At the mid-year point, most T&D segments are showing steady growth, and the market overall is slowly recovering due to easing of inflation and omnichannel growth that drive modest gains, albeit still in negative territory.
The global T&D market recorded a slight decrease of 0.6 per cent in revenue to US$395 billion in the first half of this year compared to the same period last year, according to a statement. (US$1=RM4.36)
Inflation and high prices continue to be a top concern of consumers worldwide according to GfK Consumer Life study, and based on NIQ Consumer Outlook report 2024, 57 per cent of global consumers are prepared to switch stores to manage costs.

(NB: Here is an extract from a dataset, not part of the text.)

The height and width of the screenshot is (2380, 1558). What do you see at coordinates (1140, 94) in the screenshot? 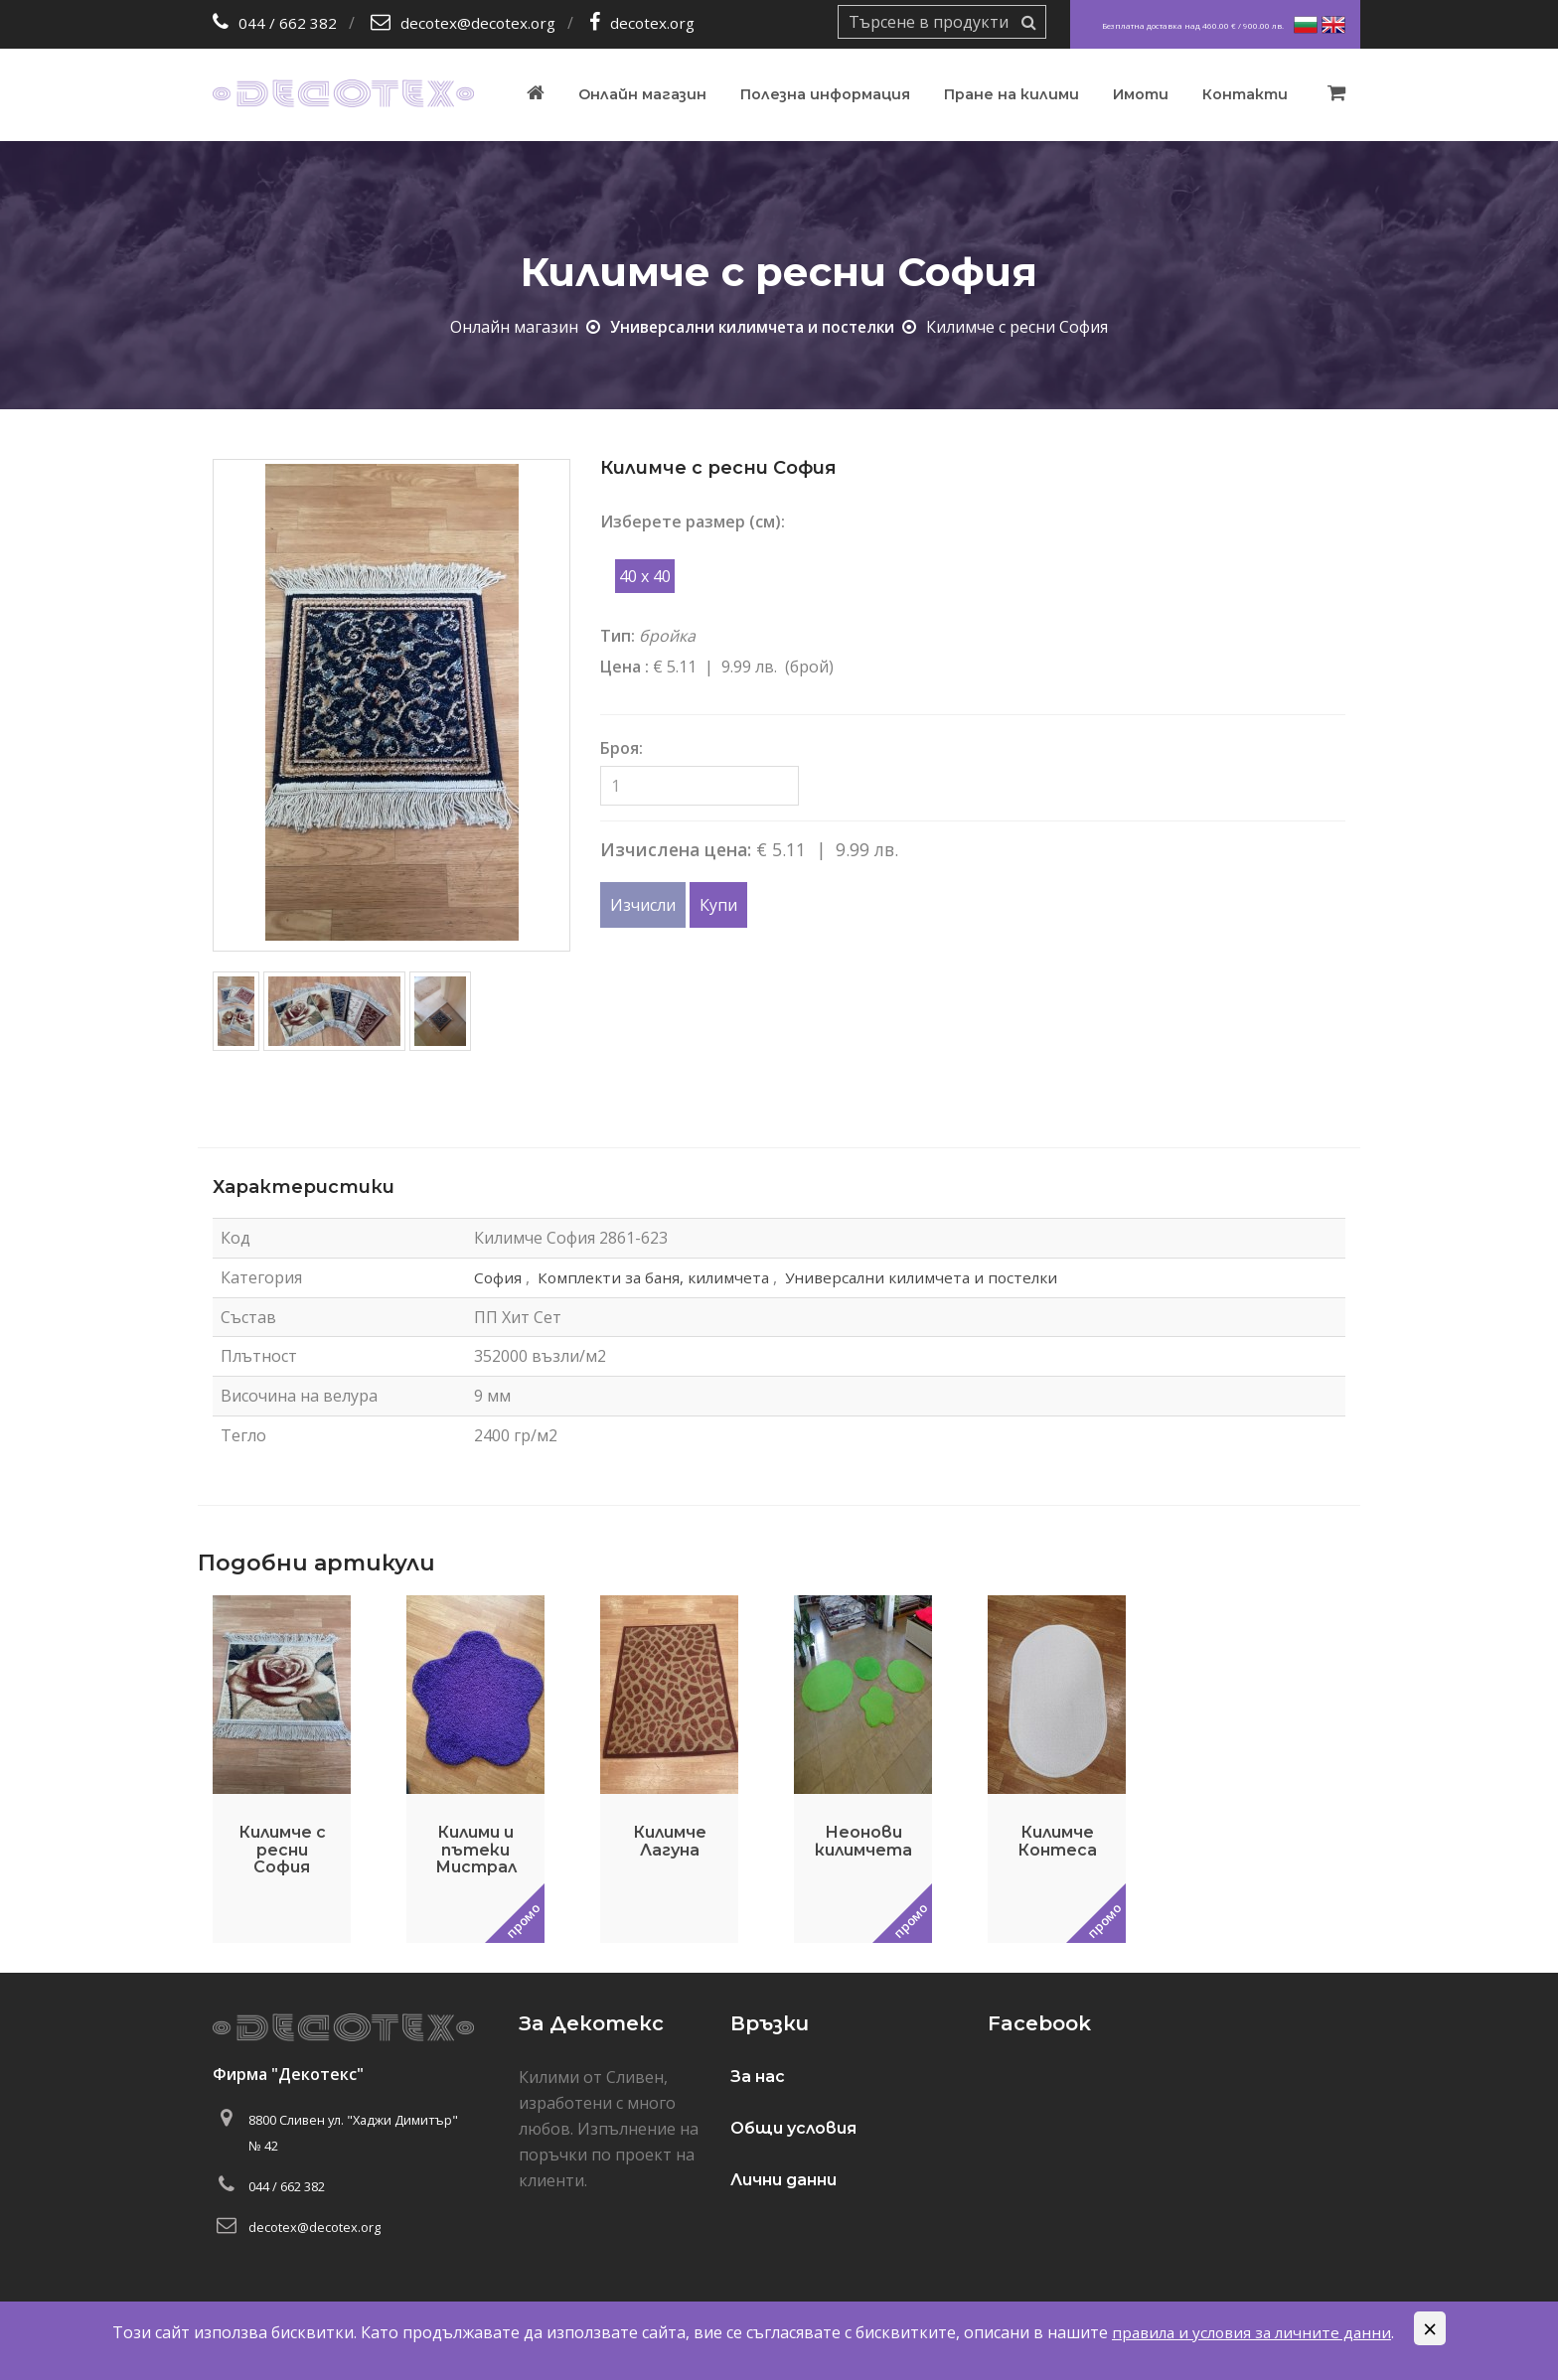
I see `Имоти` at bounding box center [1140, 94].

GfK insights expert for T&D industry, Nevin Francis said that omnichannel retailing remains popular, with 36 per cent of total global T&D sales made online in the first half of 2024, an increase of 0.4 per cent from last year.
Furthermore, the progress of Chinese online retailers in Europe is quite notable in the same period, which saw Chinese e-commerce retailer Temu, ranked second in terms of order volume for computers and electronics, and according to NielsenIQ’s Foxintelligence, 77 per cent of German Temu shoppers in the last 60 days were repeat buyers.
Looking at regional differences, consumer spending caution varies depending on purchasing power and local price levels. While Western Europe and Developed Asia experienced year-on-year revenue declines in the first half of this year with one per cent and nine per cent respectively, Eastern Europe and the Middle East grew to four per cent and eight per cent, respectively along with Emerging Asia.
GfK panel data also shows that the Telecom and Photo categories are back in the black in the first half of 2024, while other T&D categories such as Consumer Electronics, Information Technology (IT), Small Domestic Appliances, and Major Domestic Appliances are regaining momentum and starting to recover.
Growth in the home appliances sector is being driven by three key consumer desires, namely sustainability, simplification and artificial intelligence (AI)-powered intelligence, as the demand for related devices such as smart ovens and cookers has noticeably increased with 30 per cent year-over-year in revenue for the first half of the year.
In the IT sector, on the other hand, it is still all about premiumisation, especially more memory in devices. In laptops, 16 gigabytes (GB) RAM is becoming the new standard, with sales volume up three percent in the first half of 2024 compared to the same period last year, replacing older models.
In contrast to the business-to-consumer (B2C) market, which is slowly recovering, the business-to-business (B2B) market is still stuck in the red, according to GfK's distribution panel, with revenues down six per cent year-over-year in the first half of this year.